*REQUIRED ACTION:*
From the entries, copy each line that includes "Percetakan".

[Data extracted from a collection]

◇ ◇ ◇ ◇ ◇

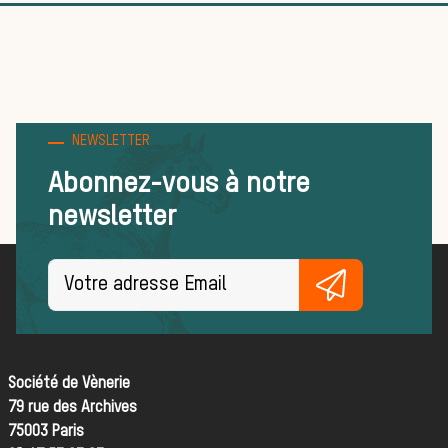
équipage
Règles et bonnes
pratiques
NEWSLETTER
Abonnez-vous à notre
newsletter
FORMATIONS
ACTUALITÉS ET ÉVÉNEMENTS
Actualités
La vènerie dans
Société de Vènerie
les médias
79 rue des Archives
75003 Paris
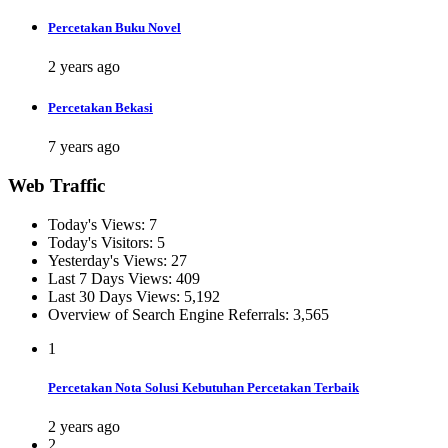
Percetakan Buku Novel
2 years ago
Percetakan Bekasi
7 years ago
Web Traffic
Today's Views:
7
Today's Visitors:
5
Yesterday's Views:
27
Last 7 Days Views:
409
Last 30 Days Views:
5,192
Overview of Search Engine Referrals:
3,565
1
Percetakan Nota Solusi Kebutuhan Percetakan Terbaik
2 years ago
2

◇ ◇ ◇ ◇ ◇

*FINISHED EXERCISE:*
Percetakan Buku Novel
Percetakan Bekasi
Percetakan Nota Solusi Kebutuhan Percetakan Terbaik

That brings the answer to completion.